The budget’s overall message is that things are getting better in Clark County, but only by a bit.
“There has been slow improvement, with an emphasis on slow, that indicates we may be more stable,” said Budget Director Jim Dickman. “But on revenues, we are close to 2003 levels. We’re just coming off the bottom (of the recession.) Yes, it’s an improvement, but we still aren’t anywhere near the boom times.”
The $874 million draft budget was made public Tuesday night. The budget is down 8 percent from the 2011-12 budget, but Dickman said that largely comes from a reorganization in mental health services that separates some funding from county control.
New expenditures over the previous budget include a $545,000 infusion of money to the county jail for mental health and safety upgrades. Those include new sprinkler heads and shower nozzles to reduce suicide attempts. The money is likely to be split across the 2011-12 and 2013-14 budgets.
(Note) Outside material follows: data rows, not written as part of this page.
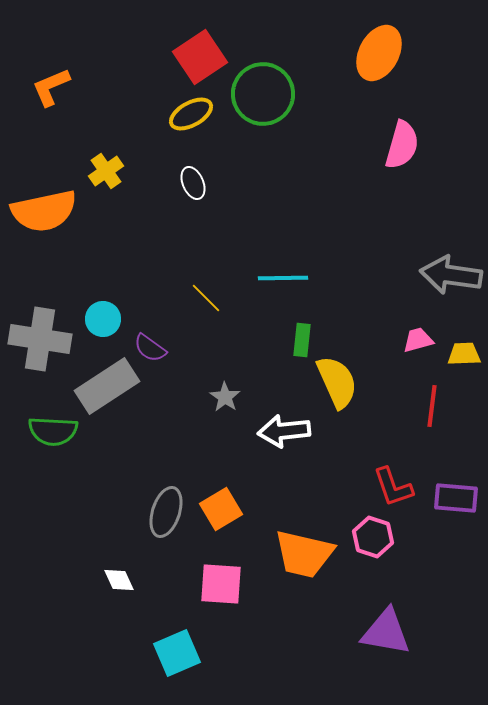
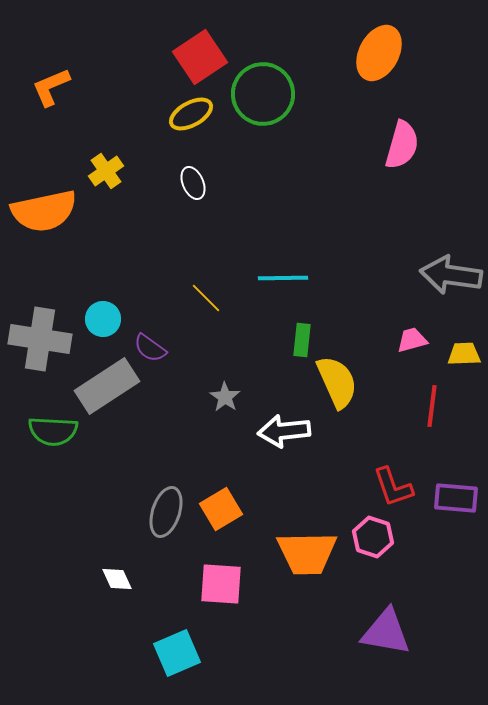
pink trapezoid: moved 6 px left
orange trapezoid: moved 3 px right, 1 px up; rotated 14 degrees counterclockwise
white diamond: moved 2 px left, 1 px up
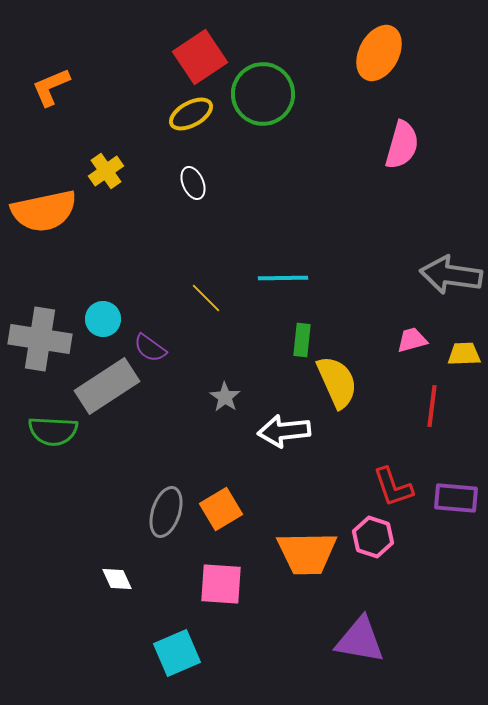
purple triangle: moved 26 px left, 8 px down
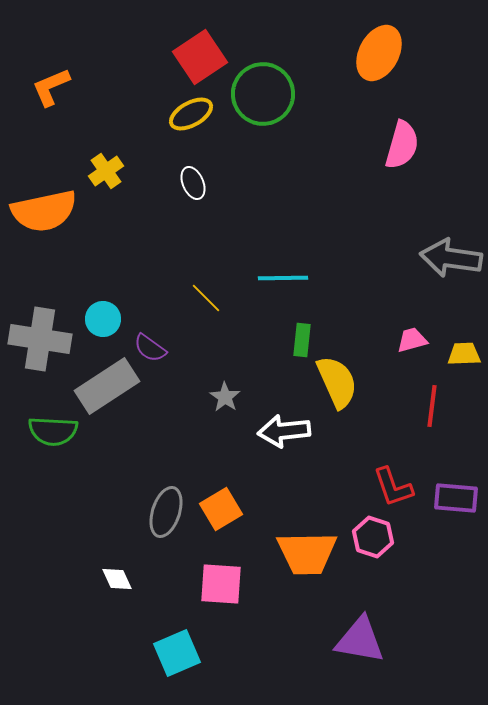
gray arrow: moved 17 px up
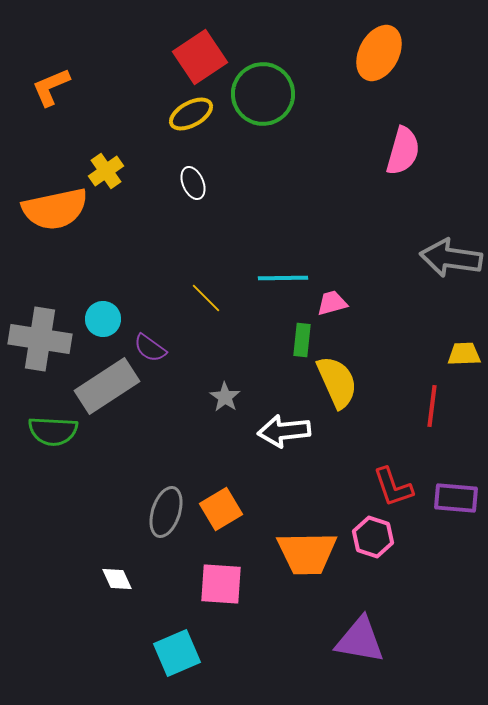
pink semicircle: moved 1 px right, 6 px down
orange semicircle: moved 11 px right, 2 px up
pink trapezoid: moved 80 px left, 37 px up
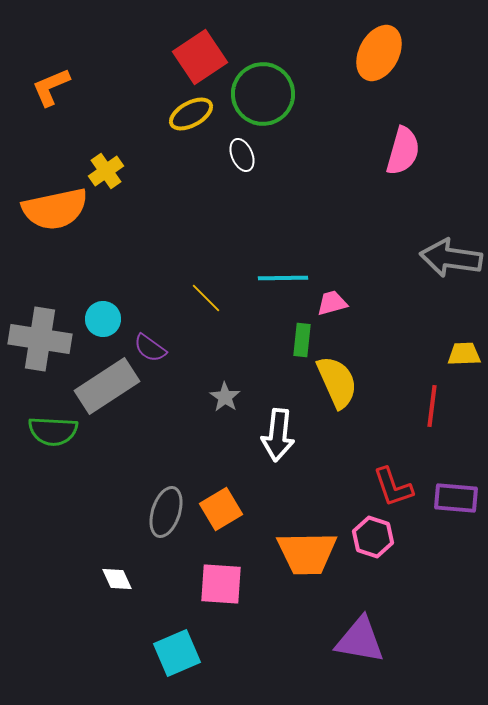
white ellipse: moved 49 px right, 28 px up
white arrow: moved 6 px left, 4 px down; rotated 78 degrees counterclockwise
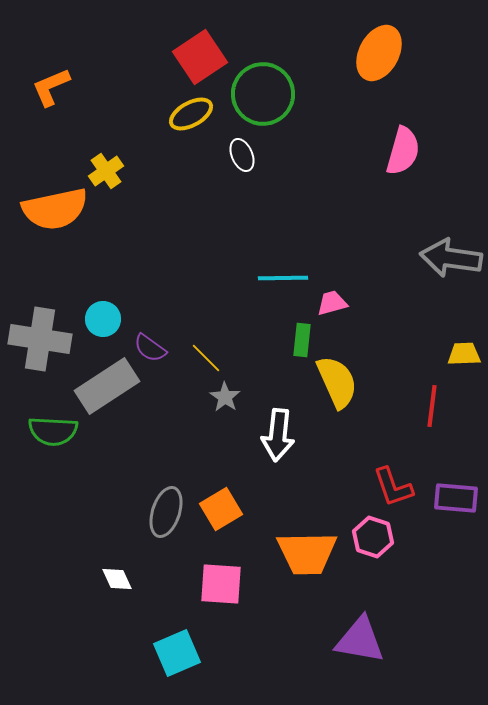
yellow line: moved 60 px down
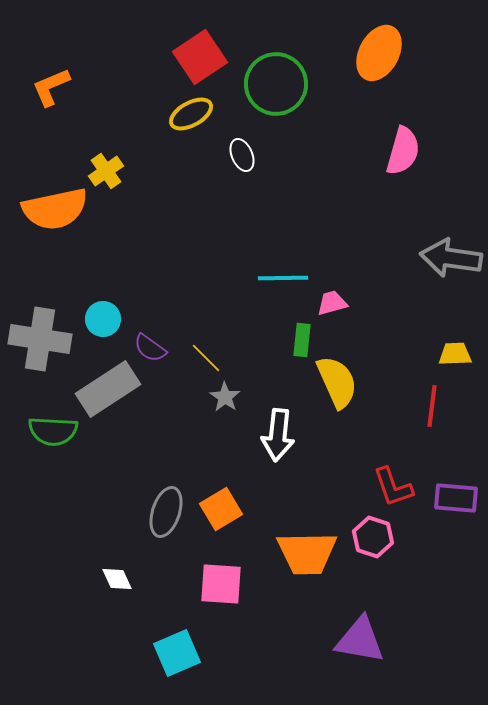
green circle: moved 13 px right, 10 px up
yellow trapezoid: moved 9 px left
gray rectangle: moved 1 px right, 3 px down
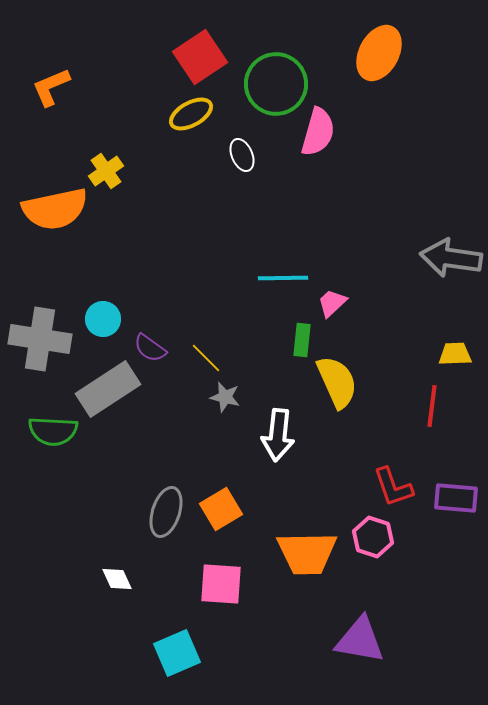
pink semicircle: moved 85 px left, 19 px up
pink trapezoid: rotated 28 degrees counterclockwise
gray star: rotated 20 degrees counterclockwise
The proposed budget also calls for a $72 million transportation improvement program to be implemented in the coming years. Dickman said the expenditure is made possible as a result of paying off certain county debts, which should keep expenses even from the past budget.
County department heads and elected officials presented their individual budgets to commissioners Wednesday. Most departments said they could maintain services at current funding levels.
Judges from the Clark County Superior Court lobbied for additional funding for a third courts commissioner, a position that was cut from the proposed budget. The position has gone unfilled for four years as the court attempted to save money, but
judges called the position critical for future operations. The position would cost $340,000over two years.
County Commissioners Tom Mielke and Steve Stuart both said they are sympathetic to the court’s concerns. The two agreed it is a matter to decide upon during public hearings.
The first public meeting on the budget is planned for Dec. 3.
Commissioner Marc Boldt was not in attendance at the Wednesday meetings as his mother died early Wednesday morning.
David Madore, who leads Boldt in the election for commissioner, attended the meeting as a member of the public.